> _Data records_
------------------------------------
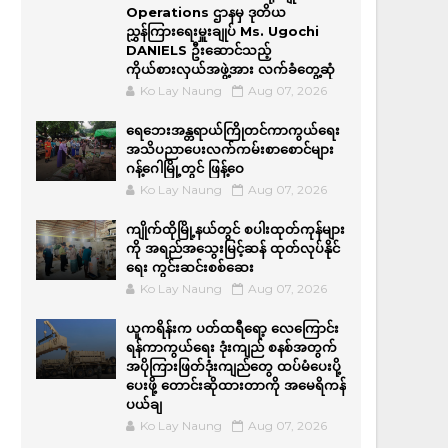
Operations ဌာနမှ ဒုတိယ
ညွှန်ကြားရေးမှူးချုပ် Ms. Ugochi
DANIELS ဦးဆောင်သည့်
ကိုယ်စားလှယ်အဖွဲ့အား လက်ခံတွေ့ဆုံ
Ko Lay Naung
Aug 07, 2026
ရေဘေးအန္တရာယ်ကြိုတင်ကာကွယ်ရေး
အသိပညာပေးလက်ကမ်းစာစောင်များ
ဂန့်ဂေါမြို့တွင် ဖြန့်ဝေ
Ko Lay Naung
Aug 07, 2026
ကျိုက်ထိုမြို့နယ်တွင် စပါးထုတ်ကုန်များ
ကို အရည်အ‌သွေးမြင့်ဆန် ထုတ်လုပ်နိုင်
ရေး ကွင်းဆင်းစစ်ဆေး
Ko Lay Naung
Aug 07, 2026
ယူကရိန်းက ပတ်ထရီရော့ လေကြောင်း
ရန်ကာကွယ်ရေး ဒုံးကျည် စနစ်အတွက်
အပိုကြားဖြတ်ဒုံးကျည်တွေ ထပ်မံပေးပို့
ပေးဖို့ တောင်းဆိုထားတာကို အမေရိကန်
ပယ်ချ
Ko Lay Naung
Aug 07, 2026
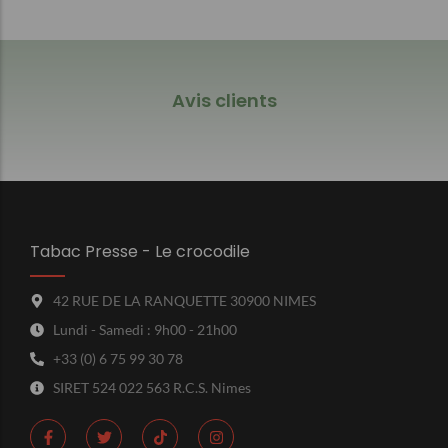
Avis clients
Tabac Presse - Le crocodile
42 RUE DE LA RANQUETTE 30900 NIMES
Lundi - Samedi : 9h00 - 21h00
+33 (0) 6 75 99 30 78
SIRET 524 022 563 R.C.S. Nimes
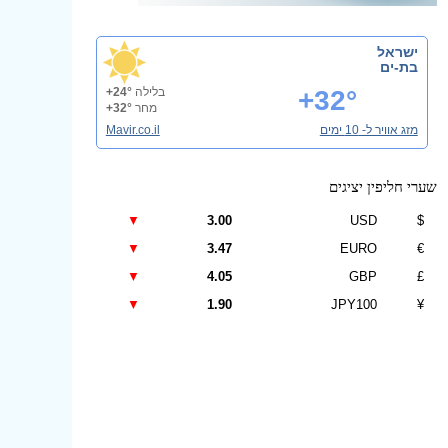
ישראל
בת-ים
+32°
בלילה
+24°
מחר
+32°
מזג אוויר ל- 10 ימים
Mavir.co.il
שערי חליפין יציגים
▼
3.00
USD
$
▼
3.47
EURO
€
▼
4.05
GBP
£
▼
1.90
JPY100
¥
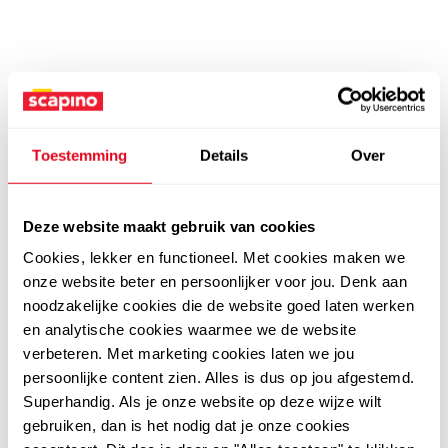
Toestemming
Details
Over
Deze website maakt gebruik van cookies
Cookies, lekker en functioneel. Met cookies maken we
onze website beter en persoonlijker voor jou. Denk aan
noodzakelijke cookies die de website goed laten werken
en analytische cookies waarmee we de website
verbeteren. Met marketing cookies laten we jou
persoonlijke content zien. Alles is dus op jou afgestemd.
Superhandig. Als je onze website op deze wijze wilt
gebruiken, dan is het nodig dat je onze cookies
------------------------------------
> _Required action_
Copy out every line of the entries where the string "onze" shows up.

> _Solution to this exercise_
onze website beter en persoonlijker voor jou. Denk aan
Superhandig. Als je onze website op deze wijze wilt
gebruiken, dan is het nodig dat je onze cookies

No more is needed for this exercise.